The one outtake (01m:05s) is of Vigilante's concession phone call to Kennedy, in which he puts on the best face he can. You can nearly smell the sewage flying with the original campaign commercials—there are four 30-second spots from Vigilante's campaign, and five from Kennedy's. What's billed as a making-of documentary (03m:30s) is really a chat with the filmmaker's parents, in their home in Schenectady, NY; they're proud of their boy, but it's about as interesting as watching some other family's home movies. An interview (01m:03s) with Seftel is very brief, as is the promo spot for P.O.V., the PBS series on which this first aired.

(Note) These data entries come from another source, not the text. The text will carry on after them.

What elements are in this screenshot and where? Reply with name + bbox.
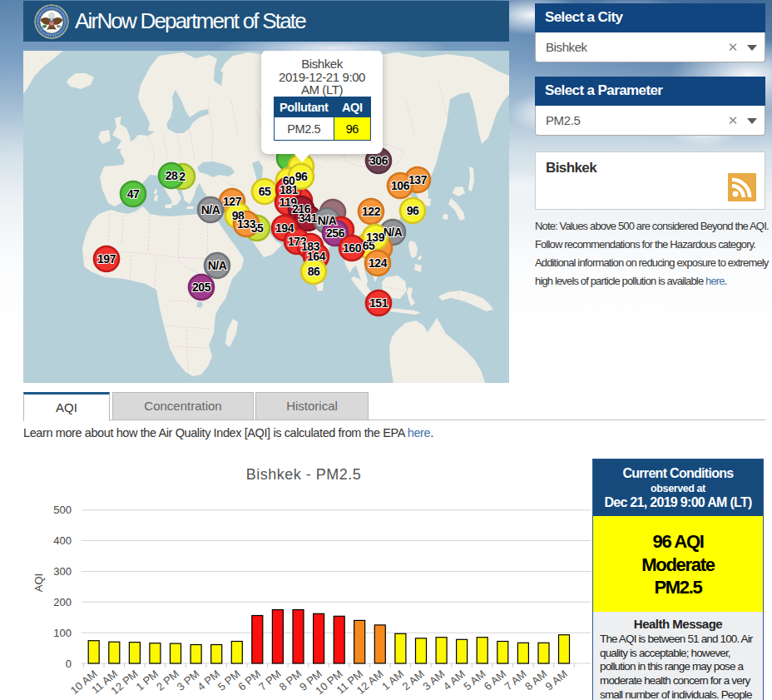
svg-text:200: 200: [53, 596, 72, 608]
svg-text:197: 197: [97, 252, 116, 266]
svg-text:139: 139: [366, 231, 385, 244]
svg-text:AQI: AQI: [32, 573, 45, 592]
svg-text:96: 96: [407, 204, 419, 217]
svg-text:2: 2: [179, 170, 186, 183]
svg-text:151: 151: [369, 296, 388, 310]
svg-text:256: 256: [326, 226, 345, 240]
svg-text:122: 122: [362, 205, 381, 218]
svg-text:N/A: N/A: [384, 226, 403, 239]
svg-text:306: 306: [369, 154, 388, 167]
svg-text:160: 160: [343, 241, 362, 255]
svg-text:500: 500: [53, 504, 72, 516]
svg-text:1 AM: 1 AM: [379, 668, 406, 693]
svg-text:N/A: N/A: [201, 203, 220, 216]
svg-text:86: 86: [308, 265, 320, 278]
svg-text:0: 0: [66, 658, 72, 670]
svg-text:N/A: N/A: [318, 214, 337, 227]
svg-text:65: 65: [259, 185, 271, 198]
svg-text:300: 300: [53, 565, 72, 578]
svg-text:341: 341: [299, 211, 318, 225]
svg-text:400: 400: [53, 534, 72, 547]
svg-text:137: 137: [408, 173, 428, 186]
svg-text:7 AM: 7 AM: [502, 668, 528, 693]
svg-text:Bishkek - PM2.5: Bishkek - PM2.5: [246, 466, 362, 483]
svg-text:133: 133: [237, 217, 256, 231]
svg-text:28: 28: [166, 169, 178, 182]
svg-text:47: 47: [127, 187, 140, 201]
svg-text:N/A: N/A: [208, 259, 227, 272]
svg-text:5 AM: 5 AM: [461, 668, 487, 693]
svg-text:181: 181: [280, 183, 299, 196]
svg-text:2 AM: 2 AM: [400, 668, 427, 693]
svg-text:100: 100: [53, 627, 72, 639]
svg-text:9 AM: 9 AM: [543, 668, 570, 693]
svg-text:164: 164: [307, 250, 326, 263]
svg-text:124: 124: [369, 256, 388, 270]
svg-text:96: 96: [295, 170, 308, 183]
svg-text:205: 205: [192, 280, 211, 294]
svg-text:106: 106: [391, 179, 410, 192]
svg-text:6 AM: 6 AM: [482, 668, 508, 693]
svg-text:4 AM: 4 AM: [441, 668, 468, 693]
svg-text:194: 194: [275, 221, 294, 235]
svg-text:127: 127: [223, 195, 242, 208]
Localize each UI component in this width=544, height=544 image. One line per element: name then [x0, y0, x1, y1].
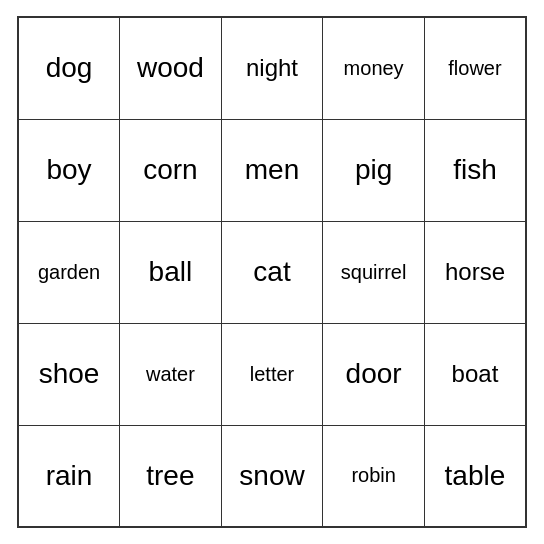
bingo-table: dogwoodnightmoneyflowerboycornmenpigfish…	[17, 16, 527, 528]
table-row: snow	[221, 425, 323, 527]
cell-word: letter	[250, 363, 294, 385]
cell-word: corn	[143, 154, 197, 185]
cell-word: boy	[46, 154, 91, 185]
table-row: tree	[120, 425, 222, 527]
table-row: garden	[18, 221, 120, 323]
table-row: night	[221, 17, 323, 119]
table-row: ball	[120, 221, 222, 323]
table-row: shoe	[18, 323, 120, 425]
cell-word: rain	[46, 460, 93, 491]
table-row: boy	[18, 119, 120, 221]
cell-word: men	[245, 154, 299, 185]
table-row: men	[221, 119, 323, 221]
table-row: door	[323, 323, 425, 425]
table-row: horse	[424, 221, 526, 323]
table-row: letter	[221, 323, 323, 425]
cell-word: tree	[146, 460, 194, 491]
cell-word: night	[246, 54, 298, 81]
cell-word: cat	[253, 256, 290, 287]
table-row: water	[120, 323, 222, 425]
cell-word: table	[445, 460, 506, 491]
table-row: wood	[120, 17, 222, 119]
table-row: squirrel	[323, 221, 425, 323]
table-row: corn	[120, 119, 222, 221]
table-row: dog	[18, 17, 120, 119]
cell-word: shoe	[39, 358, 100, 389]
cell-word: pig	[355, 154, 392, 185]
table-row: pig	[323, 119, 425, 221]
cell-word: boat	[452, 360, 499, 387]
cell-word: water	[146, 363, 195, 385]
cell-word: snow	[239, 460, 304, 491]
cell-word: flower	[448, 57, 501, 79]
table-row: robin	[323, 425, 425, 527]
cell-word: door	[346, 358, 402, 389]
table-row: rain	[18, 425, 120, 527]
cell-word: horse	[445, 258, 505, 285]
cell-word: dog	[46, 52, 93, 83]
cell-word: ball	[149, 256, 193, 287]
cell-word: robin	[351, 464, 395, 486]
cell-word: wood	[137, 52, 204, 83]
table-row: cat	[221, 221, 323, 323]
cell-word: garden	[38, 261, 100, 283]
cell-word: money	[344, 57, 404, 79]
table-row: money	[323, 17, 425, 119]
cell-word: squirrel	[341, 261, 407, 283]
table-row: flower	[424, 17, 526, 119]
cell-word: fish	[453, 154, 497, 185]
table-row: fish	[424, 119, 526, 221]
table-row: table	[424, 425, 526, 527]
table-row: boat	[424, 323, 526, 425]
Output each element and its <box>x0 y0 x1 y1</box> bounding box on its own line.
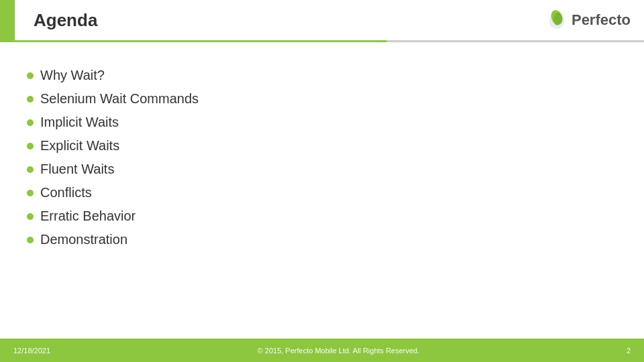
bullet-conflicts: Conflicts <box>27 181 617 204</box>
footer-copyright: © 2015, Perfecto Mobile Ltd. All Rights … <box>258 347 420 355</box>
footer: 12/18/2021 © 2015, Perfecto Mobile Ltd. … <box>0 339 644 362</box>
bullet-dot-icon <box>27 72 34 79</box>
bullet-dot-icon <box>27 119 34 126</box>
bullet-why-wait-label: Why Wait? <box>40 68 105 83</box>
bullet-selenium-label: Selenium Wait Commands <box>40 91 199 107</box>
page-title: Agenda <box>27 10 97 31</box>
bullet-dot-icon <box>27 237 34 243</box>
bullet-implicit-label: Implicit Waits <box>40 115 119 130</box>
bullet-implicit: Implicit Waits <box>27 111 617 134</box>
bullet-erratic: Erratic Behavior <box>27 204 617 228</box>
perfecto-logo-icon <box>546 9 568 31</box>
bullet-selenium: Selenium Wait Commands <box>27 87 617 111</box>
bullet-dot-icon <box>27 143 34 149</box>
bullet-fluent-label: Fluent Waits <box>40 162 114 177</box>
bullet-fluent: Fluent Waits <box>27 158 617 181</box>
bullet-why-wait: Why Wait? <box>27 64 617 87</box>
bullet-demo-label: Demonstration <box>40 232 127 247</box>
footer-page-number: 2 <box>627 347 631 355</box>
bullet-dot-icon <box>27 190 34 196</box>
bullet-demo: Demonstration <box>27 228 617 251</box>
bullet-erratic-label: Erratic Behavior <box>40 208 136 224</box>
main-content: Why Wait?Selenium Wait CommandsImplicit … <box>27 50 617 332</box>
bullet-dot-icon <box>27 166 34 173</box>
header: Agenda Perfecto <box>0 0 644 40</box>
header-divider-line <box>0 40 644 42</box>
logo-area: Perfecto <box>546 9 631 31</box>
footer-date: 12/18/2021 <box>13 347 50 355</box>
bullet-conflicts-label: Conflicts <box>40 185 92 200</box>
logo-text: Perfecto <box>572 11 631 29</box>
bullet-explicit: Explicit Waits <box>27 134 617 158</box>
bullet-dot-icon <box>27 96 34 103</box>
bullet-explicit-label: Explicit Waits <box>40 138 119 154</box>
bullet-dot-icon <box>27 213 34 220</box>
agenda-list: Why Wait?Selenium Wait CommandsImplicit … <box>27 64 617 251</box>
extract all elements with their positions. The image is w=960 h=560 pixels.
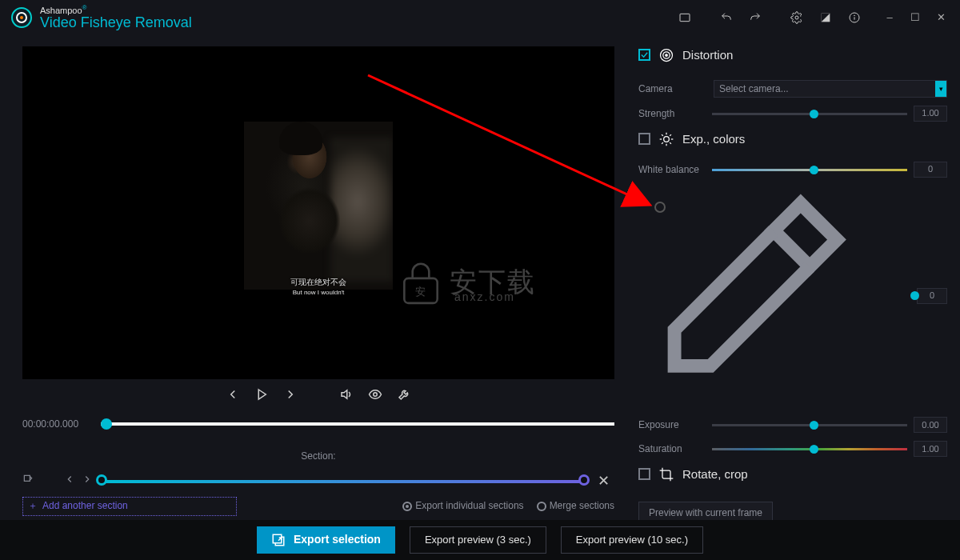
video-frame-image <box>244 122 393 290</box>
svg-marker-10 <box>258 390 266 399</box>
exposure-slider[interactable] <box>712 424 907 426</box>
svg-marker-11 <box>342 390 347 399</box>
crop-icon <box>658 466 674 482</box>
section-prev-button[interactable] <box>64 474 75 489</box>
export-preview-3-button[interactable]: Export preview (3 sec.) <box>410 526 546 554</box>
svg-point-1 <box>795 16 798 19</box>
redo-button[interactable] <box>741 3 770 32</box>
subtitle-cn: 可现在绝对不会 <box>244 277 393 288</box>
redo-icon <box>749 11 762 24</box>
chevron-right-icon <box>82 474 93 485</box>
folder-icon <box>678 11 691 24</box>
camera-select[interactable]: Select camera... ▾ <box>714 80 947 98</box>
svg-text:安: 安 <box>416 286 426 298</box>
next-frame-button[interactable] <box>283 387 298 406</box>
chevron-left-icon <box>64 474 75 485</box>
saturation-slider[interactable] <box>712 448 907 450</box>
panel-distortion-header[interactable]: Distortion <box>632 46 952 63</box>
theme-button[interactable] <box>811 3 840 32</box>
play-icon <box>254 387 269 402</box>
svg-point-16 <box>666 54 668 56</box>
preview-current-frame-label: Preview with current frame <box>649 506 762 520</box>
preview-toggle-button[interactable] <box>368 387 382 406</box>
undo-button[interactable] <box>712 3 741 32</box>
section-start-handle[interactable] <box>96 474 107 486</box>
add-section-button[interactable]: ＋ Add another section <box>22 497 237 516</box>
export-preview-10-button[interactable]: Export preview (10 sec.) <box>561 526 703 554</box>
svg-rect-0 <box>680 14 690 21</box>
contrast-icon <box>819 11 832 24</box>
info-button[interactable] <box>840 3 869 32</box>
play-button[interactable] <box>254 387 269 406</box>
panel-rotate-header[interactable]: Rotate, crop <box>632 466 952 482</box>
close-button[interactable]: ✕ <box>928 3 954 32</box>
subtitles: 可现在绝对不会 But now I wouldn't <box>244 276 393 298</box>
title-bar: Ashampoo® Video Fisheye Removal – ☐ ✕ <box>0 0 960 35</box>
camera-label: Camera <box>638 82 706 96</box>
timeline-handle[interactable] <box>101 418 112 430</box>
tools-button[interactable] <box>397 387 411 406</box>
section-next-button[interactable] <box>82 474 93 489</box>
bracket-out-icon <box>22 474 34 485</box>
gear-icon <box>790 11 803 24</box>
section-out-button[interactable] <box>22 474 34 489</box>
watermark-en: anxz.com <box>454 290 515 306</box>
svg-point-17 <box>664 136 670 142</box>
minimize-button[interactable]: – <box>877 3 902 32</box>
exposure-label: Exposure <box>638 418 706 432</box>
merge-sections-radio[interactable]: Merge sections <box>537 499 614 513</box>
distortion-checkbox[interactable] <box>638 49 650 61</box>
open-file-button[interactable] <box>670 3 699 32</box>
strength-slider[interactable] <box>712 113 907 115</box>
section-end-handle[interactable] <box>578 474 590 486</box>
export-preview-3-label: Export preview (3 sec.) <box>425 533 531 547</box>
svg-line-25 <box>670 134 671 136</box>
wb-value[interactable]: 0 <box>914 162 947 178</box>
wb-label: White balance <box>638 163 706 177</box>
panel-colors-header[interactable]: Exp., colors <box>632 130 952 147</box>
plus-icon: ＋ <box>28 499 38 513</box>
svg-line-24 <box>662 142 663 144</box>
subtitle-en: But now I wouldn't <box>244 288 393 297</box>
eyedropper-icon <box>638 186 854 402</box>
saturation-value[interactable]: 1.00 <box>914 441 947 457</box>
lock-icon: 安 <box>398 258 443 307</box>
chevron-left-icon <box>226 387 240 402</box>
saturation-label: Saturation <box>638 442 706 456</box>
volume-button[interactable] <box>339 387 354 406</box>
footer: Export selection Export preview (3 sec.)… <box>0 520 960 560</box>
add-section-label: Add another section <box>42 499 128 513</box>
export-selection-button[interactable]: Export selection <box>257 526 395 554</box>
video-preview: 可现在绝对不会 But now I wouldn't 安 安下载 anxz.co… <box>22 46 614 379</box>
export-selection-label: Export selection <box>294 532 381 548</box>
export-individual-radio[interactable]: Export individual sections <box>402 499 523 513</box>
sun-icon <box>658 131 674 147</box>
volume-icon <box>339 387 354 402</box>
section-remove-button[interactable]: ✕ <box>593 471 614 491</box>
timeline-scrubber[interactable] <box>101 422 614 426</box>
maximize-button[interactable]: ☐ <box>902 3 928 32</box>
wb-slider[interactable] <box>712 169 907 171</box>
preview-current-frame-button[interactable]: Preview with current frame <box>638 502 773 520</box>
rotate-title: Rotate, crop <box>682 466 748 482</box>
prev-frame-button[interactable] <box>226 387 240 406</box>
settings-button[interactable] <box>782 3 811 32</box>
app-logo-icon <box>11 7 32 28</box>
export-individual-label: Export individual sections <box>415 500 523 511</box>
svg-rect-13 <box>24 476 30 482</box>
svg-point-6 <box>854 15 855 16</box>
undo-icon <box>720 11 733 24</box>
tint-value[interactable]: 0 <box>917 288 947 304</box>
exposure-value[interactable]: 0.00 <box>914 417 947 433</box>
svg-line-22 <box>662 134 663 136</box>
eyedropper-button[interactable] <box>638 393 854 404</box>
video-frame: 可现在绝对不会 But now I wouldn't <box>244 80 393 346</box>
colors-checkbox[interactable] <box>638 133 650 145</box>
app-brand: Ashampoo® Video Fisheye Removal <box>40 5 192 30</box>
strength-value[interactable]: 1.00 <box>914 106 947 122</box>
info-icon <box>848 11 861 24</box>
section-range[interactable] <box>101 480 585 483</box>
timecode: 00:00:00.000 <box>22 418 90 431</box>
rotate-checkbox[interactable] <box>638 468 650 480</box>
svg-point-12 <box>374 393 378 397</box>
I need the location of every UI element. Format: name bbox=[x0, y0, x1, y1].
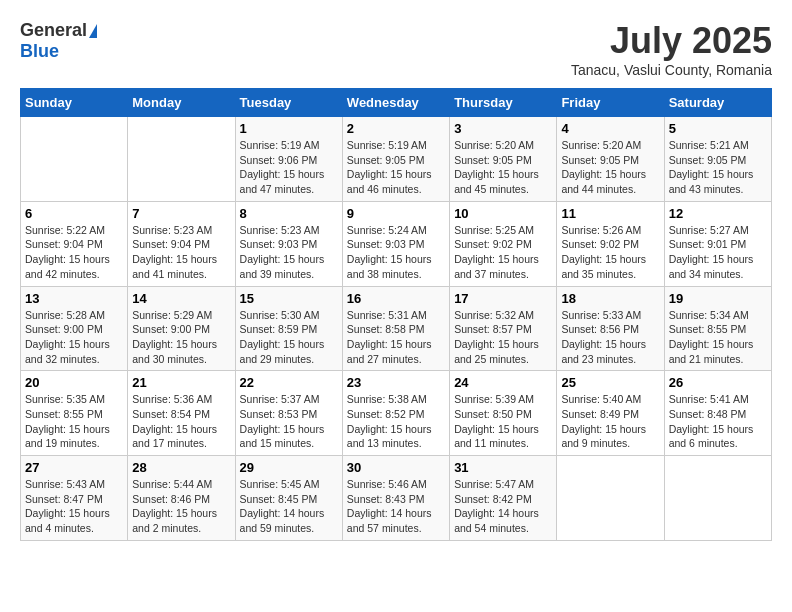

Perhaps most interesting of all is The Real Russell (13m:19s), a piece commissioned by CBS News in 1996; Seftel teams up with journalist Michael Lewis to visit the home town of Bob Dole, where the residents are hoping that a victory by the Republican candidate in that year's Presidential campaign will save their village. It's really kind of a smarmy exercise, though it's heartbreaking, too, these people with a huge financial incentive in the Bob Dole industry; Lewis and Seftel soon get bigfooted, though, when the national press corps comes to town. (Gracious heavens, it's Barbara Walters!) Seftel provides commentary on this, too; the folks at CBS hired him for this after seeing Taking on the Kennedys, and the director teamed up with Lewis after reading Lewis's campaign pieces in The New Republic; ultimately, though, the network didn't know what to do with it, and it never aired.

Extras Grade: B-

 

Final Comments

A sharp, almost acrid look at how fame and reflected glory frequently trump policy issues and the public interest in the political arena. If you've ever gone to the voting booth, held your nose and chosen between the lesser of two evils, you'll learn something about how things got that way from this documentary.